PreviousNext

ET Programming Details

This chapter gives some details on programming with an ET system. It answers questions about program flow, handling signals, useful ET library functions, how to define user functions for selecting events, and various odds & ends.

Program Flow

Being such a complicated, multithreaded, multiprocess system, it is probably not at all obvious how a user would put all the calls to the ET library together in a coherent manner.
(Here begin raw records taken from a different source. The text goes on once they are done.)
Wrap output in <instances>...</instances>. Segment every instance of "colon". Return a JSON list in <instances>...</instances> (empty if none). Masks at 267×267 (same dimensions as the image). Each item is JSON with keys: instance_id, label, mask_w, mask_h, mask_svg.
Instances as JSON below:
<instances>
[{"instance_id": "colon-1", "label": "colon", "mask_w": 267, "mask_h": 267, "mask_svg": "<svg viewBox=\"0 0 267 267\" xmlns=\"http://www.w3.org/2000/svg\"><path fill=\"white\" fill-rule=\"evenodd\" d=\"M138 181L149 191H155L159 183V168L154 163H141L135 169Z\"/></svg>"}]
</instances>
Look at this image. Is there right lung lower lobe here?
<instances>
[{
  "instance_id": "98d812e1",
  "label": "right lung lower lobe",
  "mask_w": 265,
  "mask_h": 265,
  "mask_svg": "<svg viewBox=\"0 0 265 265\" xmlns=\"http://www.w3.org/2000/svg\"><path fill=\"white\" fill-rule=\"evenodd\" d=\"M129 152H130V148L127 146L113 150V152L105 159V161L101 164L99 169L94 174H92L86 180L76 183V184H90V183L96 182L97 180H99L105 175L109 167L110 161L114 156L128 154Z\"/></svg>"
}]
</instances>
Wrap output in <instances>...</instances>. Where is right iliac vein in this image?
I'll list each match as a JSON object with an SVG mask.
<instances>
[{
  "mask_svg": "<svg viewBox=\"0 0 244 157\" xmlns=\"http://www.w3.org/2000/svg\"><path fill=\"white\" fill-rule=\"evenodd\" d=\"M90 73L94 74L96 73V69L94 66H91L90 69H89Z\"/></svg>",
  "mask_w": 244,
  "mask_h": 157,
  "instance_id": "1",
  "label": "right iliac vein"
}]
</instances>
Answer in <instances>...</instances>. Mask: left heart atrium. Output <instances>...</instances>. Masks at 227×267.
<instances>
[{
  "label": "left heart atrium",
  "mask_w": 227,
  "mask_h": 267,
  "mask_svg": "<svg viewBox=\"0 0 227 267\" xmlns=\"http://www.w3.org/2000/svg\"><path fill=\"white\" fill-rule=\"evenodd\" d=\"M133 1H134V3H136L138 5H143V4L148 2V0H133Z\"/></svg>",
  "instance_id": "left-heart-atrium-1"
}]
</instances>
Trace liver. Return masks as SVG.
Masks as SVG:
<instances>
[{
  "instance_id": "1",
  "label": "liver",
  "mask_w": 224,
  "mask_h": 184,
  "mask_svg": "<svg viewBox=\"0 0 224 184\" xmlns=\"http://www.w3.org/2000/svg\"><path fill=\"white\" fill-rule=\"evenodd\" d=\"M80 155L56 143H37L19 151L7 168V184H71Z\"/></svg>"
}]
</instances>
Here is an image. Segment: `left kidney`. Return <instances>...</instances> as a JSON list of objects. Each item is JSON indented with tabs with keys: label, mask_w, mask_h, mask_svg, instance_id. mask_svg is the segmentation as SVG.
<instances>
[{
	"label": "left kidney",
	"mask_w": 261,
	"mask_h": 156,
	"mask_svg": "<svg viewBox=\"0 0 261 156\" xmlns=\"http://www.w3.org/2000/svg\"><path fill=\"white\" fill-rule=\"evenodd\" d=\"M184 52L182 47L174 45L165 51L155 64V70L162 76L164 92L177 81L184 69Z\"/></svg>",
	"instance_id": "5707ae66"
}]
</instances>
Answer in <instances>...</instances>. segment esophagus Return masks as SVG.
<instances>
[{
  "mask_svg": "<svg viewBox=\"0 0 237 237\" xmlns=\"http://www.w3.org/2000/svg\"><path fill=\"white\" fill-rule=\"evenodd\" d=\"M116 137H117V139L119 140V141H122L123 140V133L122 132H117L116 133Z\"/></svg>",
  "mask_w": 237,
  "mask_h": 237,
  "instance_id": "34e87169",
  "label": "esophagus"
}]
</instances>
Given below is a bare bones outline of how a local user's process should look.

/* declare variables */
int status;
et_statconfig sconfig;
et_openconfig openconfig;
et_event  *pe;
et_sys_id  id;
et_stat_id my_stat
et_att_id  attach;
 
/* define station */
et_station_config_init(&sconfig);
et_station_config_setblock(sconfig, ET_STATION_BLOCKING);
et_station_config_setselect(sconfig, ET_STATION_SELECT_ALL);
et_station_config_setuser(sconfig, ET_STATION_USER_SINGLE);
et_station_config_setrestore(sconfig, ET_STATION_RESTORE_OUT);
 
/* open ET system */
et_open_config_init(&openconfig);
et_open(&id," /tmp/my_et_system_file", openconfig);
et_open_config_destroy(openconfig);
 
/* create and attach to station */
et_station_create(id, &my_stat, "my_station", sconfig);
et_station_attach(id, my_stat, &attach);

while(et_alive(id)) {
    status = et_event_get(id, attach, &pe, ET_SLEEP, NULL);
    status = et_event_put(id, attach, pe);
}

Besides defining a station, the first thing to do is to initialize with et_open. This maps the given file into the user's memory giving access to the ET system. It also starts a heartbeat and begins to listen for the ET system's heartbeat. Even if the ET system should die and resurrect, this need not be repeated. However, after an et_close it will have to be repeated to regain access to the ET system.
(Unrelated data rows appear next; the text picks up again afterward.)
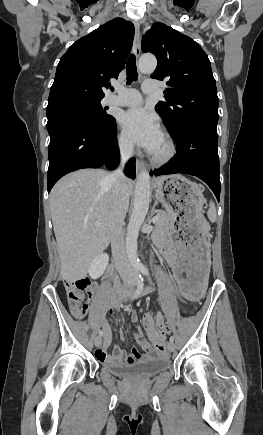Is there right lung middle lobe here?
<instances>
[{
	"instance_id": "1",
	"label": "right lung middle lobe",
	"mask_w": 263,
	"mask_h": 435,
	"mask_svg": "<svg viewBox=\"0 0 263 435\" xmlns=\"http://www.w3.org/2000/svg\"><path fill=\"white\" fill-rule=\"evenodd\" d=\"M101 99L71 100L47 106V128L61 120L79 119L105 127L114 122L100 104Z\"/></svg>"
}]
</instances>
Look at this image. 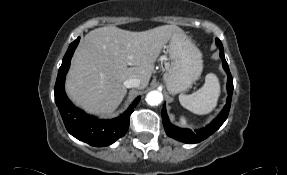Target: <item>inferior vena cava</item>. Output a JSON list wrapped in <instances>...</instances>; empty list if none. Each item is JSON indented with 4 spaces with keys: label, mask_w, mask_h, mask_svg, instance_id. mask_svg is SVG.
I'll list each match as a JSON object with an SVG mask.
<instances>
[{
    "label": "inferior vena cava",
    "mask_w": 287,
    "mask_h": 175,
    "mask_svg": "<svg viewBox=\"0 0 287 175\" xmlns=\"http://www.w3.org/2000/svg\"><path fill=\"white\" fill-rule=\"evenodd\" d=\"M140 80L137 78H129L124 81V86L126 88H137L140 87Z\"/></svg>",
    "instance_id": "inferior-vena-cava-1"
}]
</instances>
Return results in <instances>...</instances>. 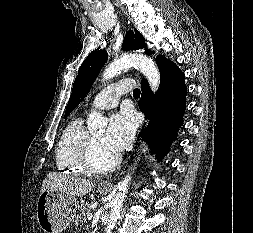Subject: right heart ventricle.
<instances>
[{
    "mask_svg": "<svg viewBox=\"0 0 253 233\" xmlns=\"http://www.w3.org/2000/svg\"><path fill=\"white\" fill-rule=\"evenodd\" d=\"M89 132L85 129L83 119H73L63 130L55 151L57 169L70 175L87 174L89 171L81 163V153Z\"/></svg>",
    "mask_w": 253,
    "mask_h": 233,
    "instance_id": "1",
    "label": "right heart ventricle"
}]
</instances>
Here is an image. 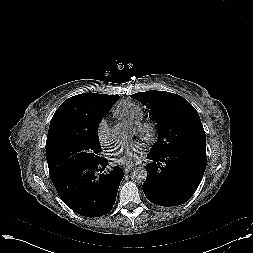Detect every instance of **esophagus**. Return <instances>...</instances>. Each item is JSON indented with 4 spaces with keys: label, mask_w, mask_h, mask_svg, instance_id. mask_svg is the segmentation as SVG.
I'll return each mask as SVG.
<instances>
[{
    "label": "esophagus",
    "mask_w": 253,
    "mask_h": 253,
    "mask_svg": "<svg viewBox=\"0 0 253 253\" xmlns=\"http://www.w3.org/2000/svg\"><path fill=\"white\" fill-rule=\"evenodd\" d=\"M132 169H133L132 166H125V167H123V171H124L125 173H129Z\"/></svg>",
    "instance_id": "esophagus-1"
}]
</instances>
Create any desired stations, then attach to one of them. By attaching, one receives a unique identifier (attach in this case). This will be used in the rest of the transactions.
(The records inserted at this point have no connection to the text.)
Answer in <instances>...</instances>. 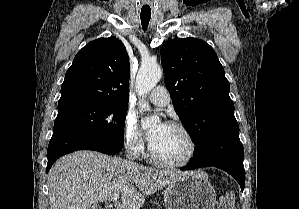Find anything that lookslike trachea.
<instances>
[{
  "mask_svg": "<svg viewBox=\"0 0 299 209\" xmlns=\"http://www.w3.org/2000/svg\"><path fill=\"white\" fill-rule=\"evenodd\" d=\"M141 24H142V28L144 31L147 30V27H148V24H149V21H150V17H147V16H141Z\"/></svg>",
  "mask_w": 299,
  "mask_h": 209,
  "instance_id": "1",
  "label": "trachea"
}]
</instances>
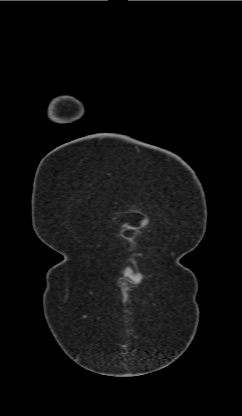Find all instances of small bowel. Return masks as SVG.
I'll use <instances>...</instances> for the list:
<instances>
[{"label":"small bowel","mask_w":242,"mask_h":416,"mask_svg":"<svg viewBox=\"0 0 242 416\" xmlns=\"http://www.w3.org/2000/svg\"><path fill=\"white\" fill-rule=\"evenodd\" d=\"M127 274H128V275H132V273H131V271H130V270H127Z\"/></svg>","instance_id":"small-bowel-1"}]
</instances>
Once finished attaching, one can read and write events, checking every now and then to see if the ET system is alive. If the ET system dies while the user is waiting to get events, the get call will return with the error ET_ERROR_WAKEUP. Although not shown in this code, be sure to carefully check the status of each read and write statement.

Handling Signals

Because the ET software uses multiple POSIX threads, signal handling must be done carefully. Be sure to use POSIX routines and only those that are thread safe. Refer to the book Programming with POSIX Threads by David Butenhof for a good reference on this subject.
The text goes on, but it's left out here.